**WHAT YOU SHOULD DO**. Only the lines from the first line of the data through the line containing "отримуємо, полягає в тому, як відвідувачі" belong in the answer, transcribed exactly; pictures do not.

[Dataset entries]
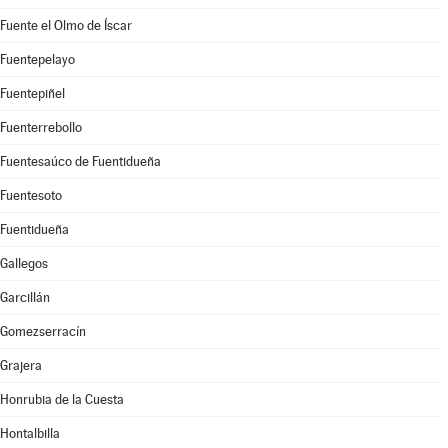
Fuente el Olmo de Íscar
Fuentepelayo
Fuentepiñel
Fuenterrebollo
Fuentesaúco de Fuentidueña
Fuentesoto
Fuentidueña
Gallegos
Garcillán
Gomezserracín
Grajera
Honrubia de la Cuesta
Hontalbilla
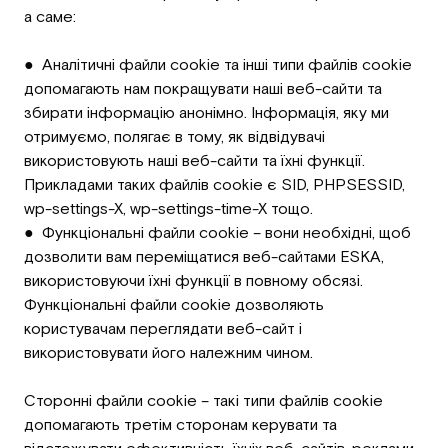
а саме:
● Аналітичні файли cookie та інші типи файлів cookie
допомагають нам покращувати наші веб-сайти та
збирати інформацію анонімно. Інформація, яку ми
отримуємо, полягає в тому, як відвідувачі
використовують наші веб-сайти та їхні функції.
Прикладами таких файлів cookie є SID, PHPSESSID,
wp-settings-X, wp-settings-time-X тощо.
● Функціональні файли cookie – вони необхідні, щоб
дозволити вам переміщатися веб-сайтами ESKA,
використовуючи їхні функції в повному обсязі.
Функціональні файли cookie дозволяють
користувачам переглядати веб-сайт і
використовувати його належним чином.
Сторонні файли cookie – такі типи файлів cookie
допомагають третім сторонам керувати та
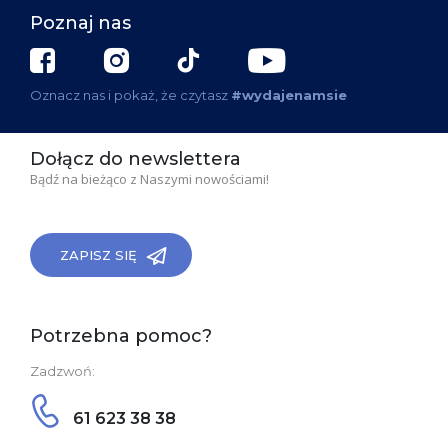
Poznaj nas
Oznacz nas i pokaż, że czytasz
#wydajenamsie
Dołącz do newslettera
Bądź na bieżąco z Naszymi nowościami!
ZAPISZ SIĘ
Potrzebna pomoc?
Zadzwoń:
61 623 38 38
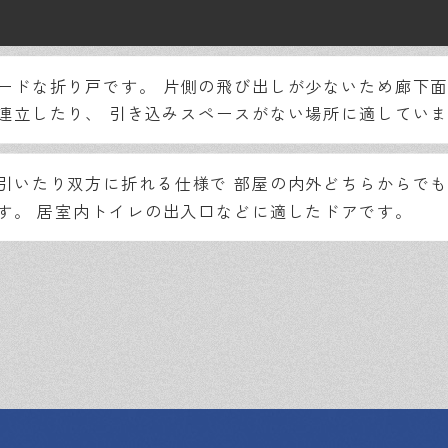
ードな折り戸です。
片側の飛び出しが少ないため廊下面
連立したり、
引き込みスペースがない場所に適していま
引いたり双方に折れる仕様で
部屋の内外どちらからでも
す。
居室内トイレの出入口などに適したドアです。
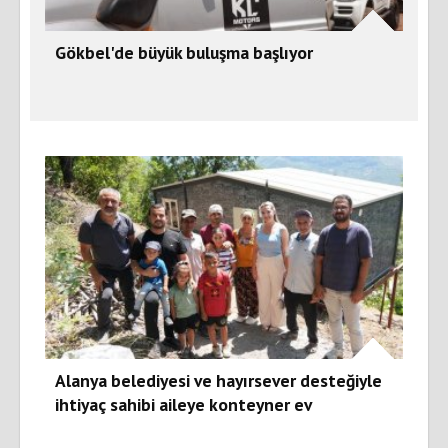
Gökbel'de büyük buluşma başlıyor
Alanya belediyesi ve hayırsever desteğiyle
ihtiyaç sahibi aileye konteyner ev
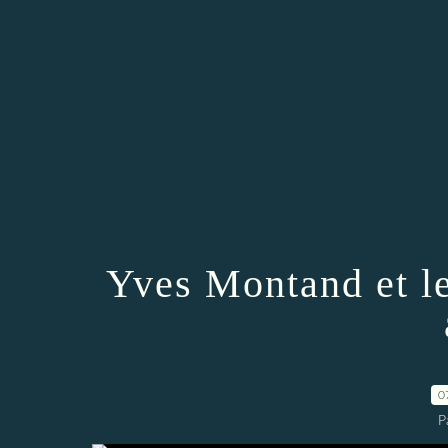
Yves Montand et les
0
P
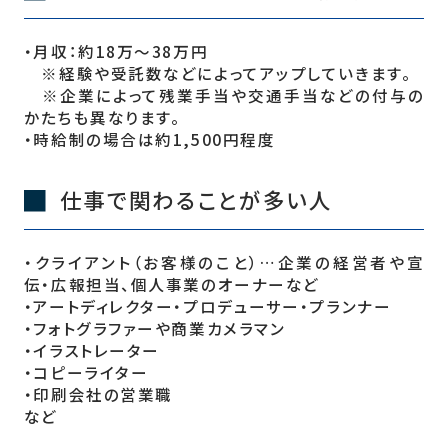
・月収：約18万〜38万円
※経験や受託数などによってアップしていきます。
※企業によって残業手当や交通手当などの付与の
かたちも異なります。
・時給制の場合は約1,500円程度
仕事で関わることが多い人
・クライアント（お客様のこと）…企業の経営者や宣
伝・広報担当、個人事業のオーナーなど
・アートディレクター・プロデューサー・プランナー
・フォトグラファーや商業カメラマン
・イラストレーター
・コピーライター
・印刷会社の営業職
など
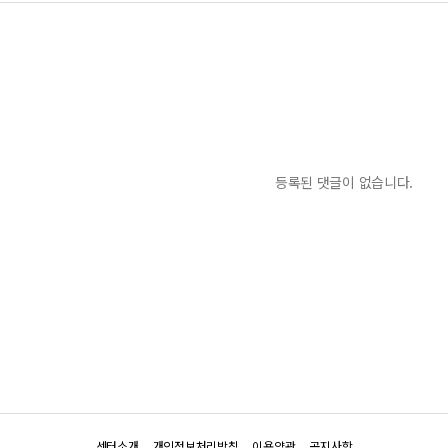
등록된 댓글이 없습니다.
센터소개
개인정보처리방침
이용약관
공지사항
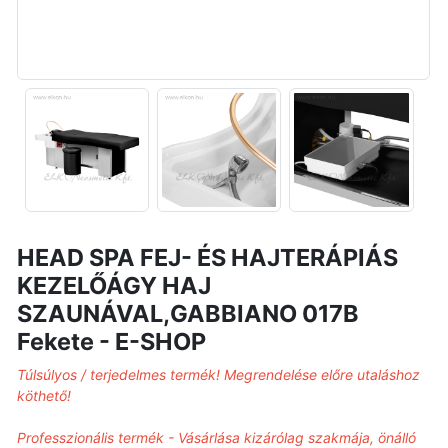
HEAD SPA FEJ- ÉS HAJTERÁPIÁS
KEZELŐÁGY HAJ
SZAUNÁVAL,GABBIANO 017B
Fekete - E-SHOP
Túlsúlyos / terjedelmes termék! Megrendelése előre utaláshoz
köthető!
Professzionális termék - Vásárlása kizárólag szakmája, önálló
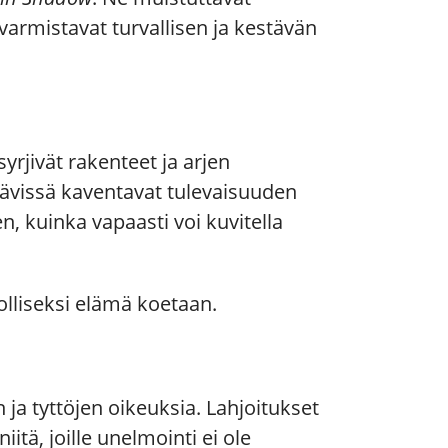
varmistavat turvallisen ja kestävän
yrjivät rakenteet ja arjen
tävissä kaventavat tulevaisuuden
, kuinka vapaasti voi kuvitella
dolliseksi elämä koetaan.
ja tyttöjen oikeuksia. Lahjoitukset
tä, joille unelmointi ei ole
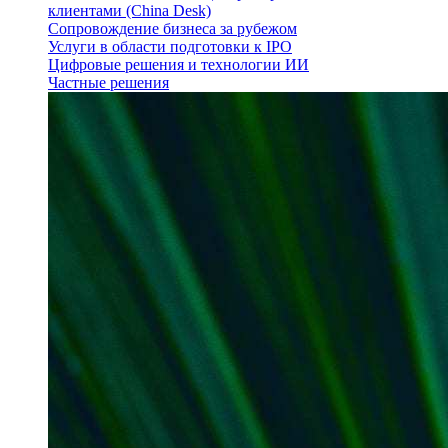
клиентами (China Desk)
Сопровождение бизнеса за рубежом
Услуги в области подготовки к IPO
Цифровые решения и технологии ИИ
Частные решения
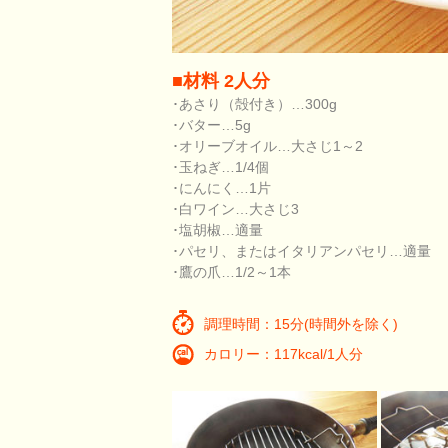
■材料 2人分
･あさり（殻付き）…300g
･バター…5g
･オリーブオイル…大さじ1～2
･玉ねぎ…1/4個
･にんにく…1片
･白ワイン…大さじ3
･塩胡椒…適量
･パセリ、またはイタリアンパセリ…適量
･鷹の爪…1/2～1本
調理時間：15分(時間外を除く)
カロリー：117kcal/1人分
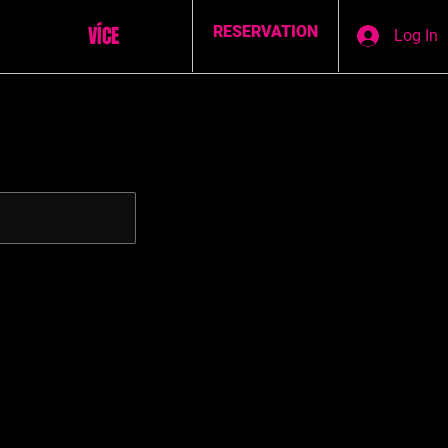
VÍCE
RESERVATION
Log In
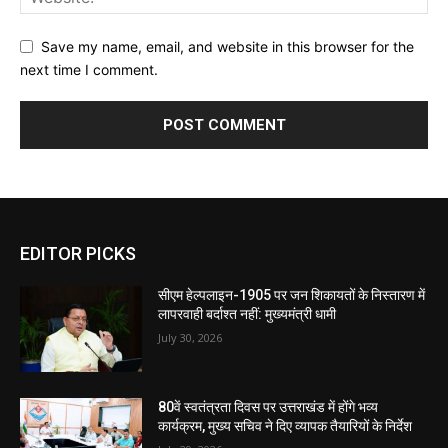
Save my name, email, and website in this browser for the
next time I comment.
EDITOR PICKS
सीएम हेल्पलाइन-1905 पर जन शिकायतों के निस्तारण में
लापरवाही बर्दाश्त नहीं: मुख्यमंत्री धामी
July 30, 2026
80वें स्वतंत्रता दिवस पर उत्तराखंड में होंगे भव्य
कार्यक्रम, मुख्य सचिव ने दिए व्यापक तैयारियों के निर्देश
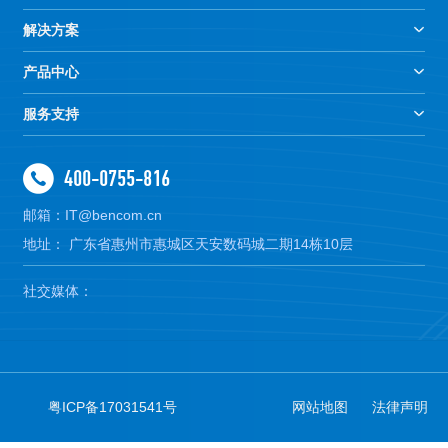
解决方案
产品中心
服务支持
400-0755-816
邮箱：IT@bencom.cn
地址： 广东省惠州市惠城区天安数码城二期14栋10层
社交媒体：
粤ICP备17031541号
网站地图
法律声明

**SOLUTION TO THE PROBLEM**.
Fuente el Olmo de Íscar
Fuentepelayo
Fuentepiñel
Fuenterrebollo
Fuentesaúco de Fuentidueña
Fuentesoto
Fuentidueña
Gallegos
Garcillán
Gomezserracín
Grajera
Honrubia de la Cuesta
Hontalbilla
а саме:
● Аналітичні файли cookie та інші типи файлів cookie
допомагають нам покращувати наші веб-сайти та
збирати інформацію анонімно. Інформація, яку ми
отримуємо, полягає в тому, як відвідувачі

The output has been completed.